The theory of public choice is like the battery commercial--it's
still going after all these years. This collection edited by Vaubel and
Willett brings together the work some of the leading scholars in the
area of international political economy. The papers resulted from a
conference held at Claremont in November 1989. The mix of the papers
between European and U.S. authors is about 50/50, and the mix of papers
between theory/methodology and implications is also about 50/50. The
papers cover a variety of issues in international political economy,
including international public goods and externalities, international
negotiations, international organizations and bureaucracy, foreign aid,
GATT, Law of the Sea, international energy programs, and still others.
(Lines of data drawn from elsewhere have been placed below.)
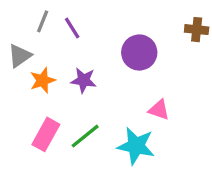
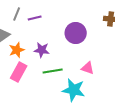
purple line: (72, 28) -> (35, 18), turned -72
pink rectangle: (46, 134) -> (19, 72), moved
green line: (85, 136) -> (53, 71), moved, turned 30

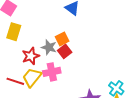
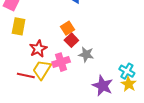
gray star: (49, 47) -> (86, 54), moved

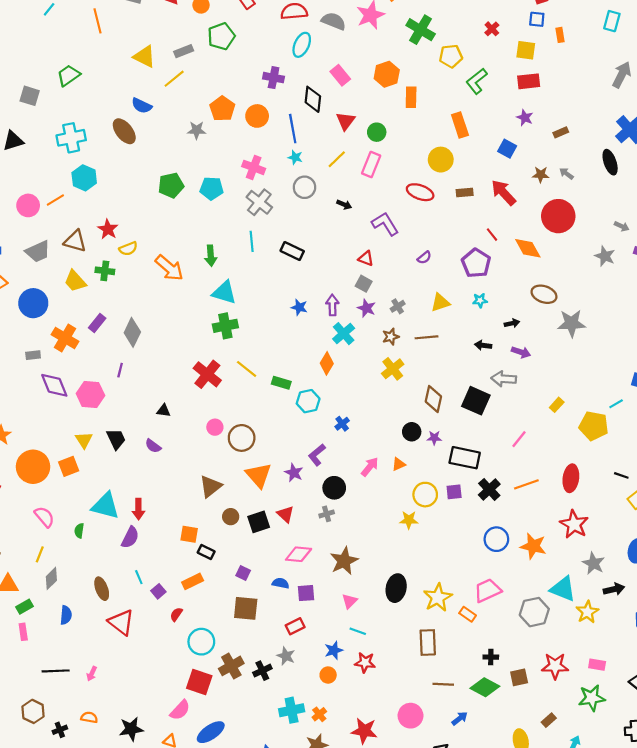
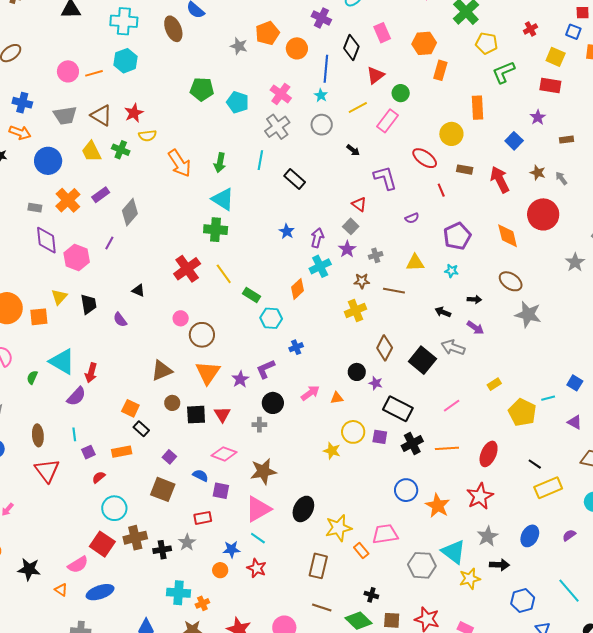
red line: (492, 235) -> (441, 190), moved
pink triangle: (350, 601) -> (258, 509), size x1.8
The authors are all or mostly economists. The volume is quite good and
useful, particularly some of the applied papers; anyone working in this
area will want to have this book.
The book appropriately deals with problems of endogenous international political economy. In this setting, to the extent that
international cooperation emerges, it is a function of a complex pattern
of behavior and lobbying by affected parties. The international response
to the ozone problem is obviously endogenous since benefits are diffuse
and costs are concentrated. Cooperation will naturally be more costly to
obtain in such cases. There are, however, cases where the problem for
international cooperation emerges in the face of exogenous events. If a
meteor were predicted to hit the earth in a random fashion,
international cooperation would be called for in order to avoid such a
disaster. Cooperation in this case will be more natural and less costly
because there is no one lobbying for the rights of the meteor. Thus,
internationnal cooperation in areas such as forecasting and responding
to natural disasters (earthquakes, volcanos, hurricanes, droughts, and
the like) will be more easily achieved than in endogenous policy
problems. The natural provision of international public goods is an area
worthy of study in its own right.
My only up-close look at international negotiations involved the Law
of the Sea negotiations in the early 1970s. My reaction was that these
negotiations were basically a waste of resources. I came to view these
negotiations (which are still going on!) as a procedure through which
governments could thwart the emergence of Coasian solutions to Law of
the Sea issues, such as deep seabed mining. These negotiations were
conducted under the auspices of the united Nations, and that is
precisely where the problems originated. The United Nations admits
outside interests (landlocked countries) to issues of coastal management and the like. The fact that some countries will seek to turn such
negotiations into a redistribution feast should surprise no one. This is
the central problem of international organizations today. We have
eclipsed an older age in which directly affected parties engaged in
negotiations to settle international disputes. I suspect that a thorough
analysis of international organizations from a public choice/political
economy perspective would conclude that the would function quite nicely
without them. This is heresy, of course, but that does not make the
argument any less compelling. The trick is to convert negative into
positive-sum negotiations, or better yet, to explain why large
countries, like the U.S., ever fell for the United Nations.